• What is being asked:
Without copying any picture, transcribe exactly the lines of the data below from the one containing "こころを癒すアートのたたずまい。" through the one containing "монтажній шафі підкреслюється".

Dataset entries
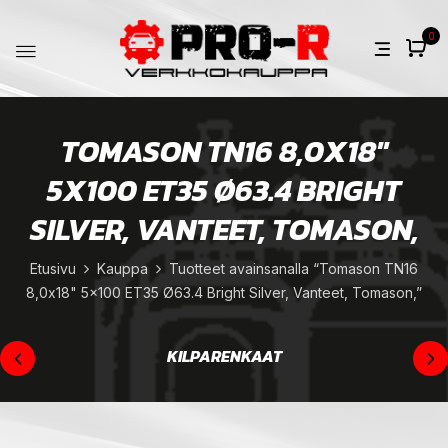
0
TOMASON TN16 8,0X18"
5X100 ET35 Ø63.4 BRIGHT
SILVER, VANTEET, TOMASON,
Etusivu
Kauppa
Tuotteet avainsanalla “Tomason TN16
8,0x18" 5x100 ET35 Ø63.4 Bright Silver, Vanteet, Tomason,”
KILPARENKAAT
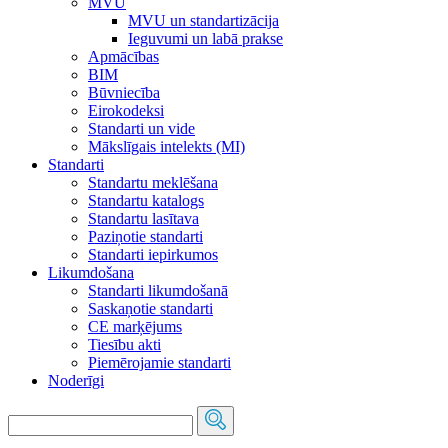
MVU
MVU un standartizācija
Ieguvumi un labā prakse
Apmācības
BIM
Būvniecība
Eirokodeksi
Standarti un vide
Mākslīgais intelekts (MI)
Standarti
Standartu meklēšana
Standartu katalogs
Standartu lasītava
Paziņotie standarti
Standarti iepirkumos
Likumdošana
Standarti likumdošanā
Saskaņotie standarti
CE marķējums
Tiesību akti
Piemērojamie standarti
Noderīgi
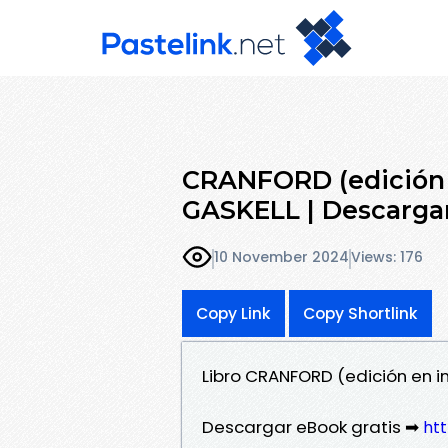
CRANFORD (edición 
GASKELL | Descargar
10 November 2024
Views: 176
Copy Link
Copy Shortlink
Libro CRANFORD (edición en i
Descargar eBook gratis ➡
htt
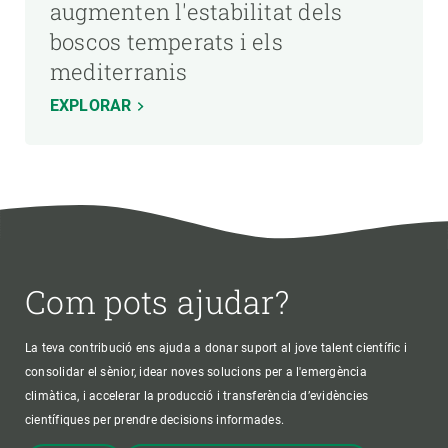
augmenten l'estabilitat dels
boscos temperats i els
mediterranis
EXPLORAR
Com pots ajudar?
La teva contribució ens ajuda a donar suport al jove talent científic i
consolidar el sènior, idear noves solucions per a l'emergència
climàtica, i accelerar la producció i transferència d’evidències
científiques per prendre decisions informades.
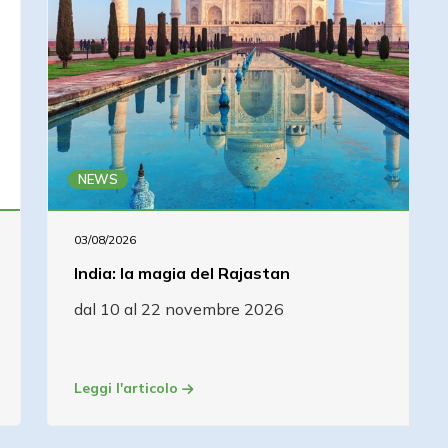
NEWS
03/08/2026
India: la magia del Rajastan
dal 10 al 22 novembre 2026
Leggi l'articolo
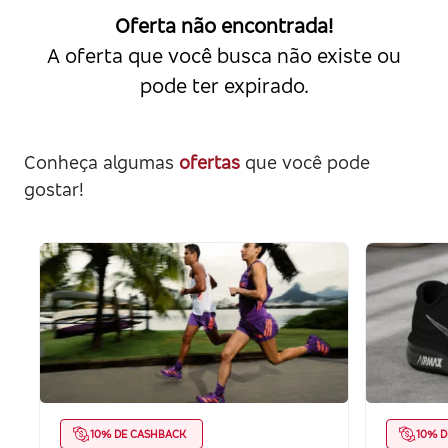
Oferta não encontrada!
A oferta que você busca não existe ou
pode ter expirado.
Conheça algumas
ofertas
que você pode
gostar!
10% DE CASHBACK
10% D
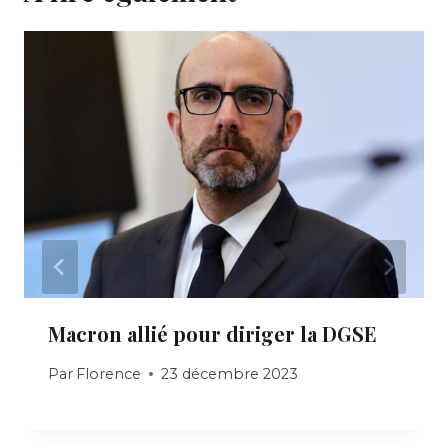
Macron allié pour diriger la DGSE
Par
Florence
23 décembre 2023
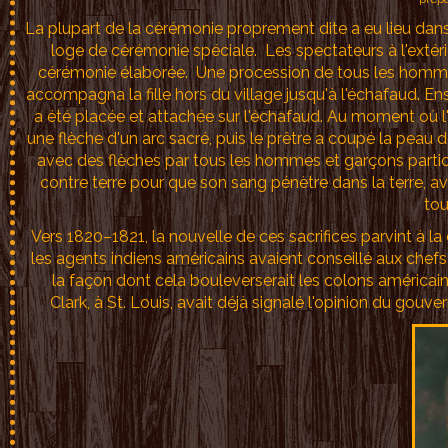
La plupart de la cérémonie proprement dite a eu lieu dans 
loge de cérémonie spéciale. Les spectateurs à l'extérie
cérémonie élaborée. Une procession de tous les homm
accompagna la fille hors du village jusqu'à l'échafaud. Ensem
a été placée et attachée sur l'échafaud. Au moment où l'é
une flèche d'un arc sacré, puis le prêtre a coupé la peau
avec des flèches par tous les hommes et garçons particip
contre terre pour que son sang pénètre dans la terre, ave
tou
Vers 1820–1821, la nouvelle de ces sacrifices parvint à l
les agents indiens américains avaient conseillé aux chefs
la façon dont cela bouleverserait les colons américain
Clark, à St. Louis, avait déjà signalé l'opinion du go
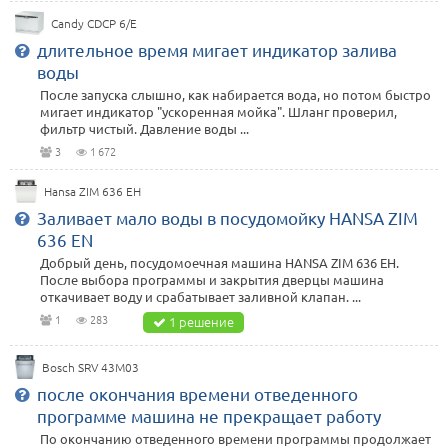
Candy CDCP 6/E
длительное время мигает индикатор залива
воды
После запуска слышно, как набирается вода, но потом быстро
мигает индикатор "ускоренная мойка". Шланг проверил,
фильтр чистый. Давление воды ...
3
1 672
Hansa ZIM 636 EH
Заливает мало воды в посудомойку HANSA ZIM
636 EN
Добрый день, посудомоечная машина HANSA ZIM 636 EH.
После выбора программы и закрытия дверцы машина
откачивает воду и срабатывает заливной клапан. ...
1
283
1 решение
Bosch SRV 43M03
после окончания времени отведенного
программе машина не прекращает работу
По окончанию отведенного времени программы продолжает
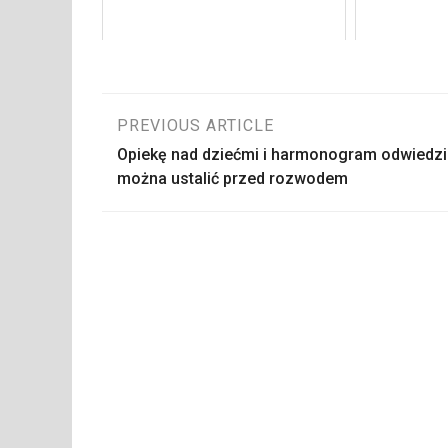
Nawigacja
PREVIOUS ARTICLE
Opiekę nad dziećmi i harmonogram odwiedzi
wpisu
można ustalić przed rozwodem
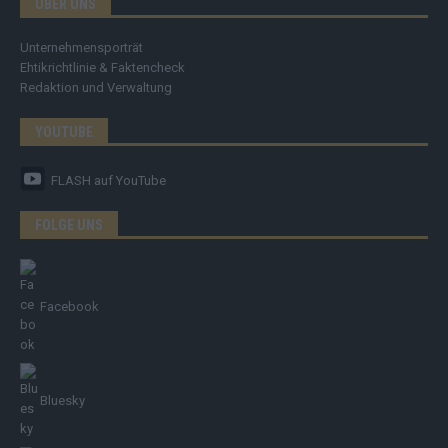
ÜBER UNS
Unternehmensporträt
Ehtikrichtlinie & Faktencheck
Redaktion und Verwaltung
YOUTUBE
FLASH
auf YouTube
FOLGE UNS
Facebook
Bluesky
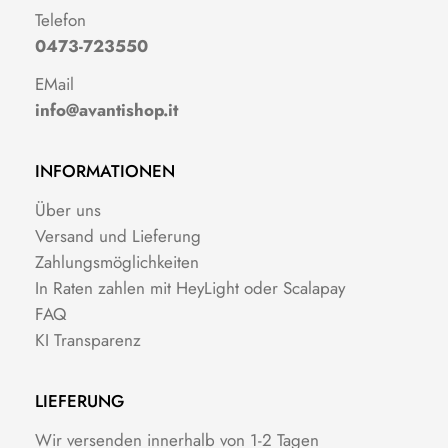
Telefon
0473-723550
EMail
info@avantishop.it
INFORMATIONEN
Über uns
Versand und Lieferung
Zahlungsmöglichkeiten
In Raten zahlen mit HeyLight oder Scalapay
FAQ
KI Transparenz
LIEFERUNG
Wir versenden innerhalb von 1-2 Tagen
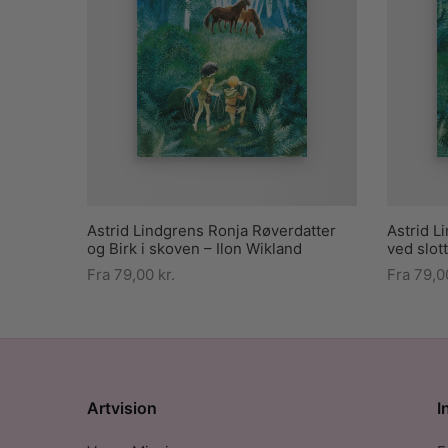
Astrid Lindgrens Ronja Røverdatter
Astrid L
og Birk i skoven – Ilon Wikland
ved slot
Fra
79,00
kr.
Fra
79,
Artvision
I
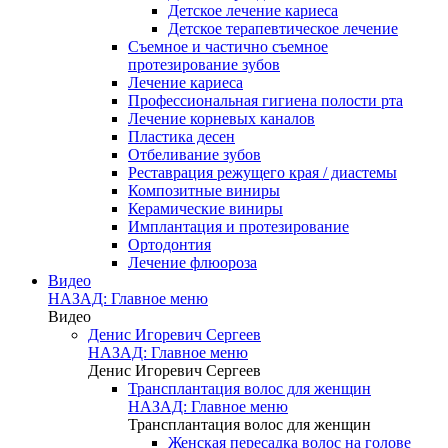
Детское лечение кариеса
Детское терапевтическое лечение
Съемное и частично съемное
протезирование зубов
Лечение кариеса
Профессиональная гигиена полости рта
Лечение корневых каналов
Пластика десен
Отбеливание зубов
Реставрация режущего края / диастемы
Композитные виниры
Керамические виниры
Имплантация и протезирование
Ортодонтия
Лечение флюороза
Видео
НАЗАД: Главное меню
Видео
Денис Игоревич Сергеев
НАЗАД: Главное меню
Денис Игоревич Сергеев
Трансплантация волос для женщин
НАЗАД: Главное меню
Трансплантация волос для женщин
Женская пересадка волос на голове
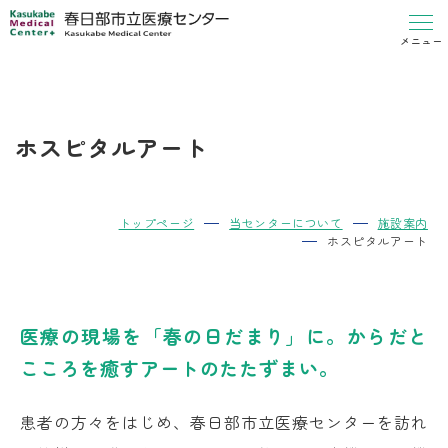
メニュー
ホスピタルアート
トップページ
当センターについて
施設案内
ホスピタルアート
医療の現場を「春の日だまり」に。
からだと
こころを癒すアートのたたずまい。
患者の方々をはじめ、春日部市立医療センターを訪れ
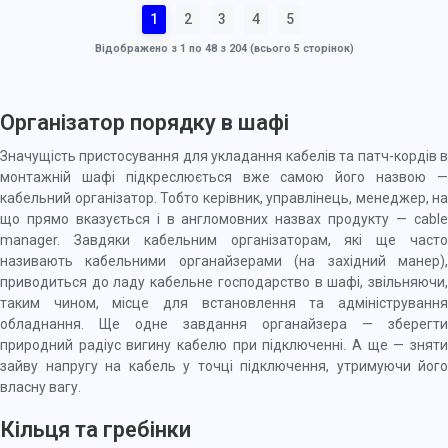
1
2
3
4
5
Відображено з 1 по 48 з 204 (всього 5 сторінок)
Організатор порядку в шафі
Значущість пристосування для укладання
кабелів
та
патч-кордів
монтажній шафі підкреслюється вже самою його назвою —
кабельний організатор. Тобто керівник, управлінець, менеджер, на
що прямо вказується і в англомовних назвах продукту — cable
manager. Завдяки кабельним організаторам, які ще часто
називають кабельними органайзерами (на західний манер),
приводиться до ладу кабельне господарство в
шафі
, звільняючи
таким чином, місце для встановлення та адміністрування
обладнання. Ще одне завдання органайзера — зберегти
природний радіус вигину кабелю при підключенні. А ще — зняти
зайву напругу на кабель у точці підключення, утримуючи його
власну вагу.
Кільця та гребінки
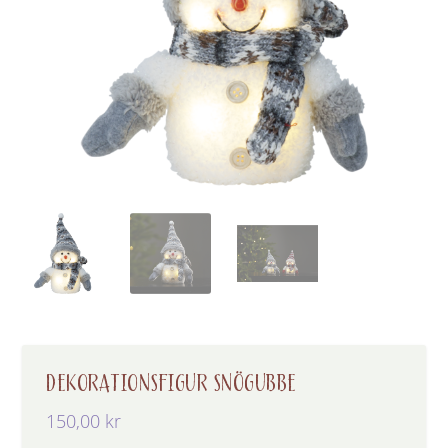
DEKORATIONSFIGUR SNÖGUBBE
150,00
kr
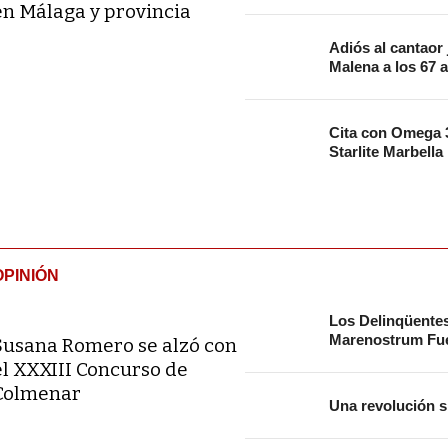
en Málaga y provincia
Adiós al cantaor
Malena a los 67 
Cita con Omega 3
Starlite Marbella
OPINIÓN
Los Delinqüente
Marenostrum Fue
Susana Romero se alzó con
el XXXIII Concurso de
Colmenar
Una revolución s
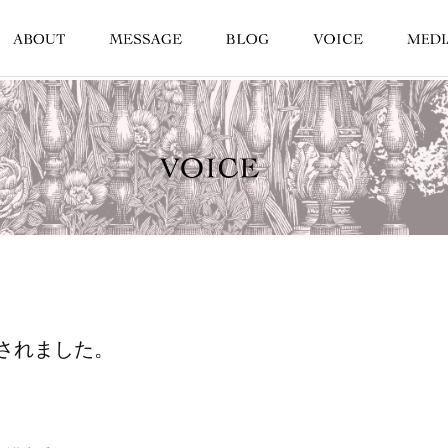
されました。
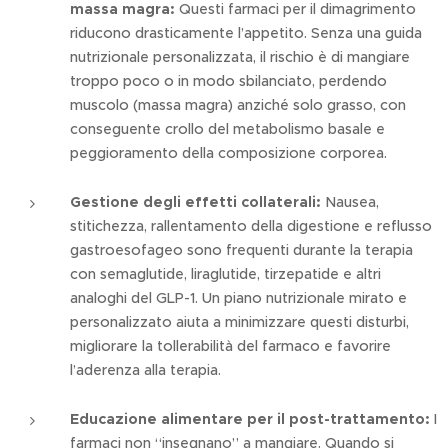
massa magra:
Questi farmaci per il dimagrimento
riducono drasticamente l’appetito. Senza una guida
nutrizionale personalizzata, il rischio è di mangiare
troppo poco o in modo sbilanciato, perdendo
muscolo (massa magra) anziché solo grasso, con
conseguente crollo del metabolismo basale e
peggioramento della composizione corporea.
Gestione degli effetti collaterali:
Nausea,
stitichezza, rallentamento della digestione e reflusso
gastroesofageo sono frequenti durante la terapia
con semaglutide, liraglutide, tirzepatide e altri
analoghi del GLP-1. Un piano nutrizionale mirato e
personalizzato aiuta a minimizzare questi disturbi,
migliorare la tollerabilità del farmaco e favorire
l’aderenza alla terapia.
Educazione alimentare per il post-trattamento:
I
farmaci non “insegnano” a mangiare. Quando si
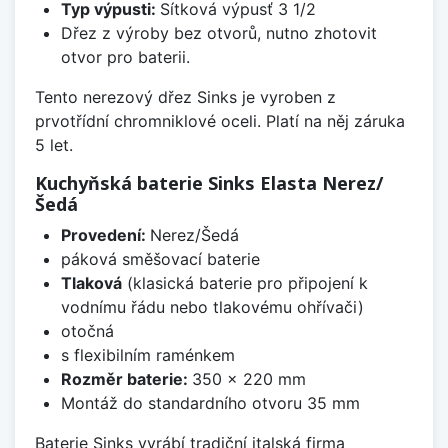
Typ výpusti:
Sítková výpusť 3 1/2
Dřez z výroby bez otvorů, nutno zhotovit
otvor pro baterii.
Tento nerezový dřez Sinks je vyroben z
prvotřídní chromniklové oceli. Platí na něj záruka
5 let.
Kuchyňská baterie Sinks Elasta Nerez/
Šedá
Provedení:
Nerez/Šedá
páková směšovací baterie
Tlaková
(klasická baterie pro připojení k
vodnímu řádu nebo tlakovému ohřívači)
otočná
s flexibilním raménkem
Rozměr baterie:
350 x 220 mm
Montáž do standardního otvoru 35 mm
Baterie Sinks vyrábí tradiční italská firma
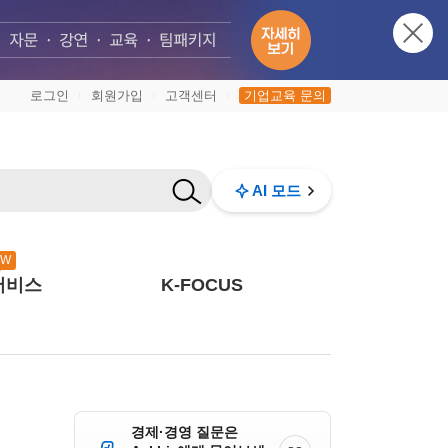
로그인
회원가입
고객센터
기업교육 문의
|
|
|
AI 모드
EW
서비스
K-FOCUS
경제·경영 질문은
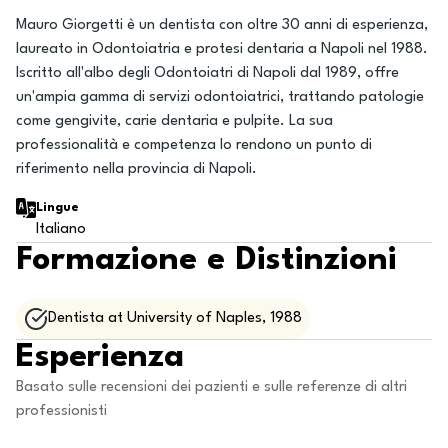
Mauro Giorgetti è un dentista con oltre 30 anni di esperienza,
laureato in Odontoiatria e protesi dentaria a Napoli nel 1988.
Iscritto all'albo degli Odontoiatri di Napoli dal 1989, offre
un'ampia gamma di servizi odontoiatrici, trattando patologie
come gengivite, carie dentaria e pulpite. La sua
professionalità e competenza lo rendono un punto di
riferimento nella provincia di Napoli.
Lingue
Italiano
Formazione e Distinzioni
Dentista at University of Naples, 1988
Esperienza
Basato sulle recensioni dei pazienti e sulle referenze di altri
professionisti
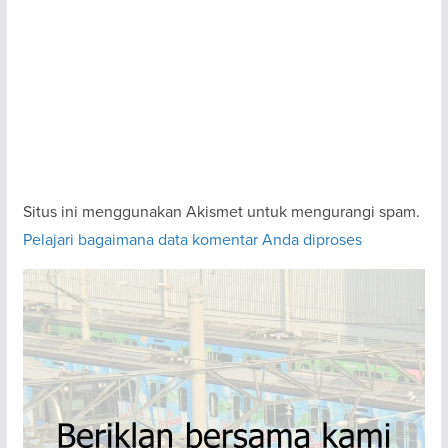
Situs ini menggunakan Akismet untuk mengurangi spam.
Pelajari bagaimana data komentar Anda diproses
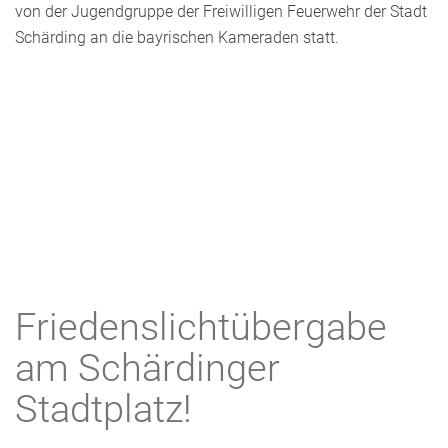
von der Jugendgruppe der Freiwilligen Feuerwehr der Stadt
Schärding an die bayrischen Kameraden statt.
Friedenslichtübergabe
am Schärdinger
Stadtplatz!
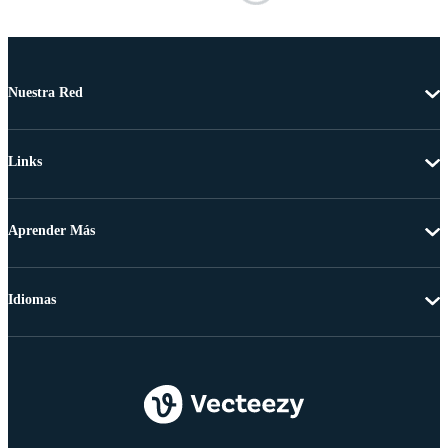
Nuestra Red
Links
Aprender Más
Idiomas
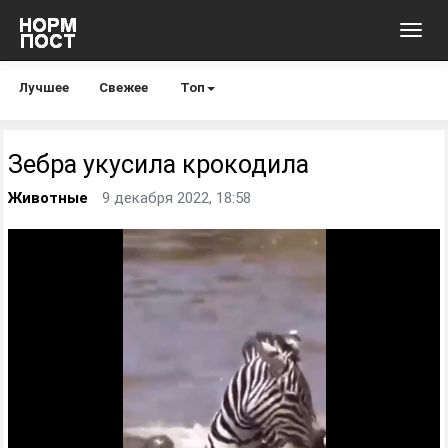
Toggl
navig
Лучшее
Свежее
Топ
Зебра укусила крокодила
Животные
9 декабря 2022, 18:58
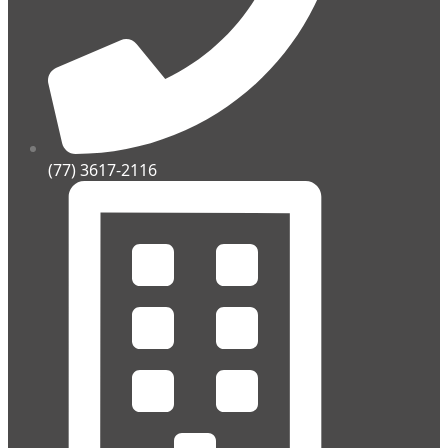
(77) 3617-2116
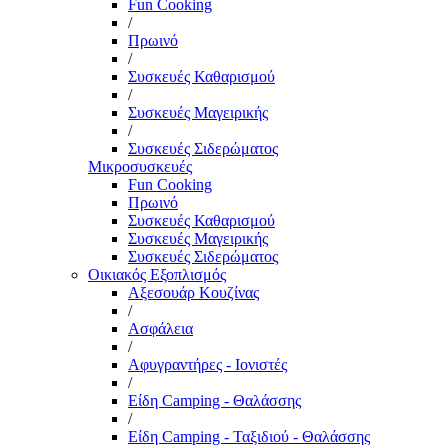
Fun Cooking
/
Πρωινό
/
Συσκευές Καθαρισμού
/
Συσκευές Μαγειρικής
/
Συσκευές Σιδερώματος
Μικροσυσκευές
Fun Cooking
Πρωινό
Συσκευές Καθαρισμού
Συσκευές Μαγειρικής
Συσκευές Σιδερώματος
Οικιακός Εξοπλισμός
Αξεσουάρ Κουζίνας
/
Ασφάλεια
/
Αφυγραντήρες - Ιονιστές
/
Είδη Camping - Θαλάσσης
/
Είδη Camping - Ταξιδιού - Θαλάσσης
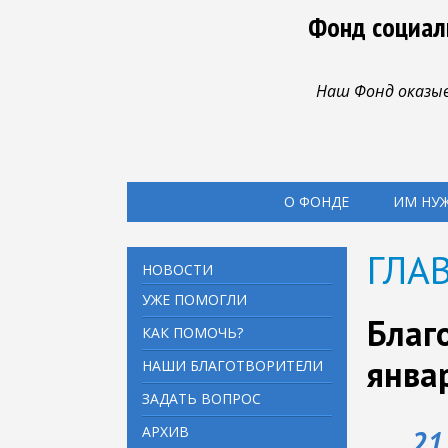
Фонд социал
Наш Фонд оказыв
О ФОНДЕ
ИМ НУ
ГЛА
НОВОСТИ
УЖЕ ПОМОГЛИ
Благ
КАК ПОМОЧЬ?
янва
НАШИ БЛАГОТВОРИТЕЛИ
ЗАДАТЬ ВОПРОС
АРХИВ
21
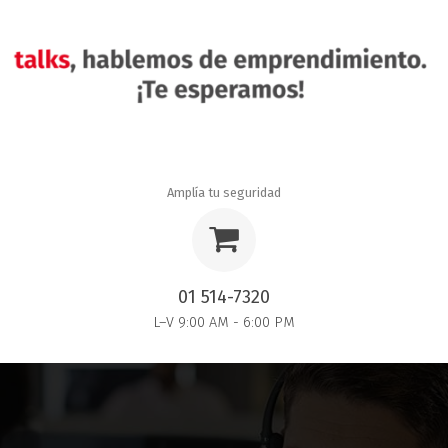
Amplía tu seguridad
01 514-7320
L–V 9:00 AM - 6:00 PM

• Written reply:
こころを癒すアートのたたずまい。
患者の方々をはじめ、春日部市立医療センターを訪れ
1
2
3
4
5
Відображено з 1 по 48 з 204 (всього 5 сторінок)
Організатор порядку в шафі
Значущість пристосування для укладання
кабелів
та
патч-кордів
монтажній шафі підкреслюється вже самою його назвою —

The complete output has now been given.